As she always does when she’s at rock bottom with Josh, Rebecca tries to turn to Greg, her favorite last resort — and since he’s in Atlanta, she settles for his favorite “studying” bar. The show even cruelly teases Rebecca by having Greg call her, only to have it turn out to be a butt dial. (Not going to lie, I was nearly as crushed by the dashed hope of Greg’s return as Rebecca was.) Still, Rebecca does eventually find a surrogate Greg at the bar: Greg’s dad, Marco. And after Marco reveals that his son is madly in love with someone else, Rebecca, desperate for any affection she can get, decides to sleep with him. It’s a horrifying moment, a real low for a character who’s never been short on real lows.

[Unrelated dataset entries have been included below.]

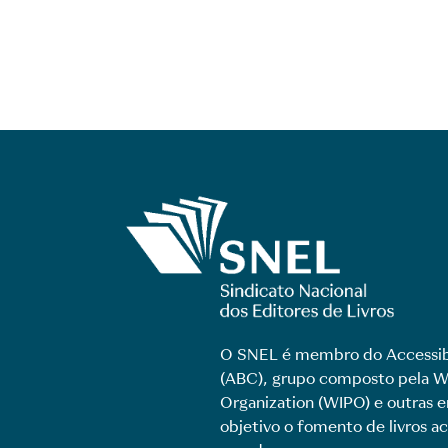
O SNEL é membro do Accessib
(ABC), grupo composto pela Wo
Organization (WIPO) e outras
objetivo o fomento de livros ac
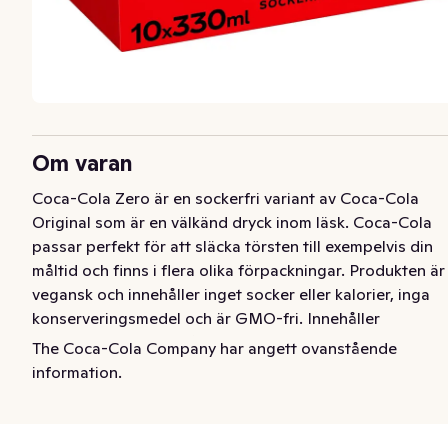
Om varan
Coca-Cola Zero är en sockerfri variant av Coca-Cola 
Original som är en välkänd dryck inom läsk. Coca-Cola 
passar perfekt för att släcka törsten till exempelvis din 
måltid och finns i flera olika förpackningar. Produkten är 
vegansk och innehåller inget socker eller kalorier, inga 
konserveringsmedel och är GMO-fri. Innehåller 
sötningsmedel. Alla våra flaskor är gjorda av 100% 
The Coca-Cola Company har angett ovanstående
återvunnen plast (exkl etikett och kork). Och du, kom 
information.
ihåg att panta flaskan när du har druckit klart. Produkten 
är producerad i Jordbro utanför Stockholm och serveras 
väl kyld för maximal njutning.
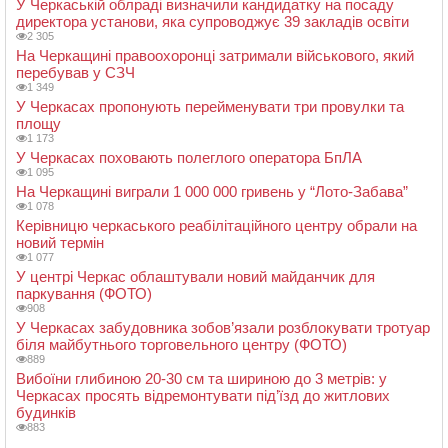
У Черкаській облраді визначили кандидатку на посаду
директора установи, яка супроводжує 39 закладів освіти
2 305
На Черкащині правоохоронці затримали військового, який
перебував у СЗЧ
1 349
У Черкасах пропонують перейменувати три провулки та
площу
1 173
У Черкасах поховають полеглого оператора БпЛА
1 095
На Черкащині виграли 1 000 000 гривень у “Лото-Забава”
1 078
Керівницю черкаського реабілітаційного центру обрали на
новий термін
1 077
У центрі Черкас облаштували новий майданчик для
паркування (ФОТО)
908
У Черкасах забудовника зобов’язали розблокувати тротуар
біля майбутнього торговельного центру (ФОТО)
889
Вибоїни глибиною 20-30 см та шириною до 3 метрів: у
Черкасах просять відремонтувати під’їзд до житлових
будинків
883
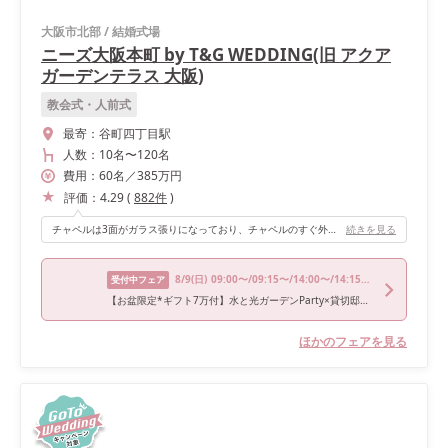
大阪市北部
/
結婚式場
ニーズ大阪本町 by T&G WEDDING(旧 アクア
ガーデンテラス 大阪)
教会式・人前式
最寄：
谷町四丁目駅
人数：
10名
〜
120名
費用：
60
名
／
385
万円
評価：
4.29
(
882
件
)
チャペルは3面がガラス張りになっており、チャペルのすぐ外にはグリーンとプールがあります。チャペルの天井はウッドになっているため、グリーン、プール、ウッドのコントラストがとても綺麗なチャペルです。収容人数が多く、73名のゲストでも全員が着席できました。
続きを見る
8/9
(日)
09:00〜/09:15〜/14:00〜/14:15〜/18:00〜
受付中フェア
【お盆限定*ギフト7万付】水と光ガーデンParty×貸切邸宅＆試食
ほかのフェアを見る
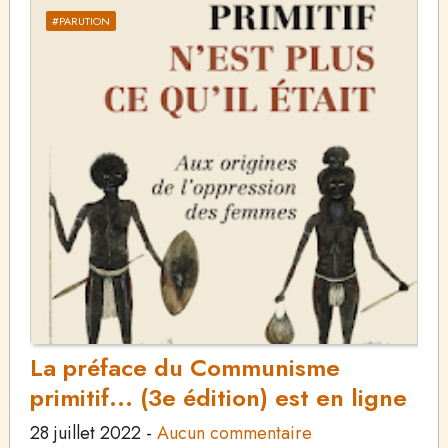
#PARUTION
La préface du Communisme
primitif... (3e édition) est en ligne
28 juillet 2022
-
Aucun commentaire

That leads into “The End of the Movie,” a surprisingly moving song delivered in a cameo by Josh Groban (who has unexpectedly strong comic chops). Crazy Ex-Girlfriend has long played with the tension between being a piece of pop culture and Rebecca seeing her life as a piece of pop culture, and this song makes that subtext text. “Life is a gradual series of revelations / That occur over a period of time / It’s not some carefully crafted story / It’s a mess and we’re all gonna die” is probably the closest we’ll ever get to a thesis statement from this show, and it’s a brutal one. Who hasn’t seen themselves as the star of the show at some point, even while recognizing that the movie of their life would make someone say, “What the hell was that movie about?”

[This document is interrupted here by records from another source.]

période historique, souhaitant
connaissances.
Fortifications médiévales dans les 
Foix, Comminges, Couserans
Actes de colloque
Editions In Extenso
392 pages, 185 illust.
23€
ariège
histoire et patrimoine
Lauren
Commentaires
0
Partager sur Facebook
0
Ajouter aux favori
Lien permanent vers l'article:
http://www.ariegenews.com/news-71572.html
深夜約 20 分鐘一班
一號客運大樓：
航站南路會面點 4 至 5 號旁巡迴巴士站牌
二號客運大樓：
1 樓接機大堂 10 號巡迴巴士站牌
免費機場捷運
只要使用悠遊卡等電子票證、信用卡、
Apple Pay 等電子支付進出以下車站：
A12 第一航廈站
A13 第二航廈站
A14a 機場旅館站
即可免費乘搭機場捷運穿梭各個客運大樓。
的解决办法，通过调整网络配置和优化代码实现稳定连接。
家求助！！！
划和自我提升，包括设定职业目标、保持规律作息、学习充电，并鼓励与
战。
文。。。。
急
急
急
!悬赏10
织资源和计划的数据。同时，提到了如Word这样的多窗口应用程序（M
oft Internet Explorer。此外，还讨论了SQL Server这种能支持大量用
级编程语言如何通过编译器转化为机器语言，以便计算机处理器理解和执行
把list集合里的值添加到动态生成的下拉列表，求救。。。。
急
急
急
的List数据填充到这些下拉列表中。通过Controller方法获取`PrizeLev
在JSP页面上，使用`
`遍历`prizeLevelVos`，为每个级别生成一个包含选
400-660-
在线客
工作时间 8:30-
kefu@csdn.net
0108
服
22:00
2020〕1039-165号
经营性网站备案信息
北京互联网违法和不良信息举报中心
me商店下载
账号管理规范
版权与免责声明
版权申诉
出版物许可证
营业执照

The irony is that Rebecca, who changed the lives of her West Covina friends by bringing her weird and wild self to town, has once again sparked movie-like changes with her brutal honesty. Paula comes clean about her indiscretions on Rebecca’s behalf and tries to renew her commitment to her family; Heather is aware that she needs to get her life together (though she’d rather hook up with silky-armed Hector before she gets started on that); and Darryl finally learns the truth that White Josh doesn’t want a baby, which might spell the end of their relationship.
The simultaneous push from and pull toward “living in a movie” tropes raises the question of whether or not this theme is now officially behind us. Does Rebecca truly understand that she needs to stop living in pop-culture tropes? She may be heading home to Naomi in Scarsdale, but Crazy Ex-Girlfriend is close enough to a movie, so we know that she’ll eventually come back to West Covina. If Rebecca isn’t trying to live out the stories she’s learned from pop culture, who is she? And what is this show?
• There are so many great callbacks to old jokes in this episode, including the return of Joshy Bear (getting stabbed) and boba (getting filled with poison) in the fake Swimchan credits. Also, it’s a blink-and-you’ll-miss-it moment, but when Josh finally cuts Rebecca out of his life, the butter sign returns to say, “Butter can’t save you now!”
• It’s good to see Alex again, even if he’s suspending Josh for Rebecca’s planted remote theft. “Corporate is uptight. They don’t like stealing, it’s weird. Sorry, bro.”
• Rebecca not-so-subtly quizzing Marco for the first and last name (and middle name, “just in case it’s common”) of Greg’s new girlfriend might be the single most relatable moment this show has ever served up.
• Brendan may be slipping into criminality, but at least his brother has a Prison Break–style blueprint tattoo planned.
• The return of inspiring homeless teen turned state senator Susie Reynolds! (She drank too much Sambuca and passed out in someone’s yard.)